六十四卦三百八十四爻

易経本文(六十四卦三百八十四爻)を読み終える。

占いの書としてはオーソドックスなもので、得られた卦辞や爻辞のシチュエーションを占う対象に当てはまるように読み替えていく。

たとえば、未済九四では鬼方との戦争を、困難な事業に読み替える。

タロットなど他の占いでも、程度の差はあれ占い方は似たようなものであろう。

各卦辞爻辞はそれぞれ物語になっている。整合性がとれていないものもあるが。

なので、占いの書や人生訓の書として読む読み方以外にも、短編物語集として読むこともできるのではないかと思う。

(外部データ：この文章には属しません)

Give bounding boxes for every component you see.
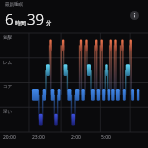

昨今の易経に関する本は、この物語の部分を寓話として利用し安っぽいビジネス書に仕立て上げている。

 

読み通して感じたのは、日本語の中に、たとえば人名や元号、そのほか熟語として、易経の文は多く採られていることだ。

元号としては臨卦の彖伝「大亨以正天之道也」が大正の由来となっている。また、同じく臨卦から咸臨の語が幕末の軍艦咸臨丸の名に採用されている。

若くもない今なら、そして丁寧な解説書があればこそ楽しく納得しながら読むことができた。私が読んだのは朝日文庫の中国古典選、本田済、易である。この本の特徴は別に書きたい。この本でなければいまだに易経の面白さは分からないままであっただろう。

十翼のうち、彖伝と象伝そして文言伝は本文と合わせて読んだ。次は残りの繋辞伝、説卦伝、序卦伝、雑卦伝を読もう。といっても序卦伝は読んだようなものだが。